* [Supplied records]
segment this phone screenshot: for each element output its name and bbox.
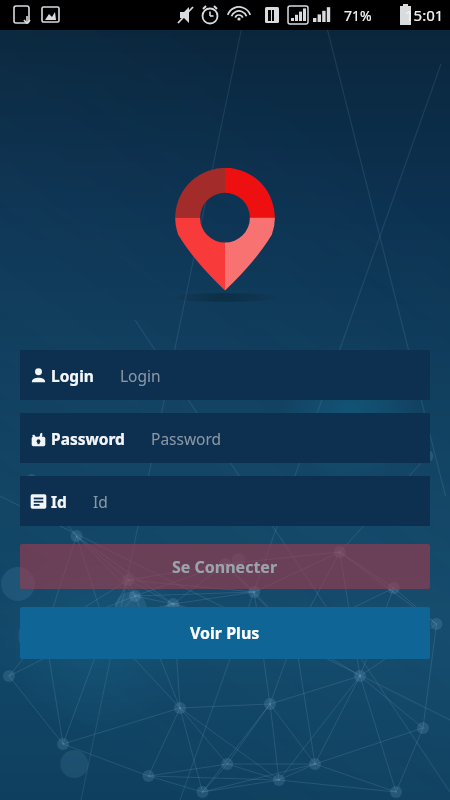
button[interactable]: Voir Plus: [20, 607, 430, 659]
button[interactable]: Id: [20, 476, 430, 526]
staticText: Se Connecter: [172, 556, 278, 578]
staticText: 71%: [344, 6, 372, 25]
button[interactable]: Password: [20, 413, 430, 463]
staticText: Id: [51, 491, 67, 512]
staticText: 15:01: [405, 5, 444, 25]
staticText: Password: [51, 428, 125, 449]
staticText: Login: [51, 365, 94, 386]
button[interactable]: Login: [20, 350, 430, 400]
staticText: Login: [120, 365, 161, 386]
button[interactable]: Se Connecter: [20, 544, 430, 589]
staticText: Password: [151, 428, 222, 449]
staticText: Voir Plus: [190, 622, 260, 644]
staticText: Id: [93, 491, 108, 512]
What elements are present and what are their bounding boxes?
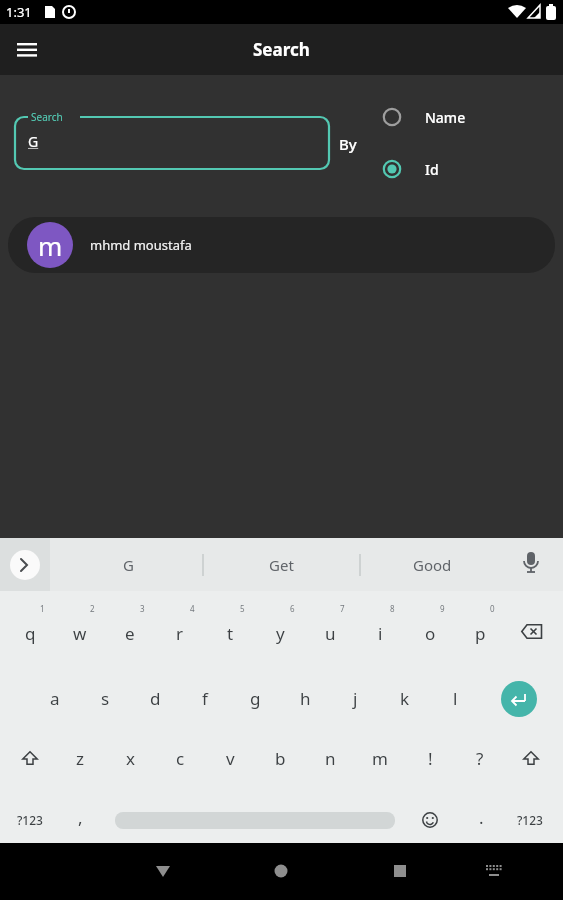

* [What is required]
Give the records again without a single change, and exclude the pictures.

* [Problem solution]
segment this phone screenshot: for each element output its name and bbox.
button[interactable]: Voir Plus: [20, 607, 430, 659]
button[interactable]: Id: [20, 476, 430, 526]
staticText: Se Connecter: [172, 556, 278, 578]
staticText: 71%: [344, 6, 372, 25]
button[interactable]: Password: [20, 413, 430, 463]
staticText: Id: [51, 491, 67, 512]
staticText: 15:01: [405, 5, 444, 25]
staticText: Password: [51, 428, 125, 449]
staticText: Login: [51, 365, 94, 386]
button[interactable]: Login: [20, 350, 430, 400]
staticText: Login: [120, 365, 161, 386]
button[interactable]: Se Connecter: [20, 544, 430, 589]
staticText: Password: [151, 428, 222, 449]
staticText: Voir Plus: [190, 622, 260, 644]
staticText: Id: [93, 491, 108, 512]
What elements are present and what are their bounding boxes?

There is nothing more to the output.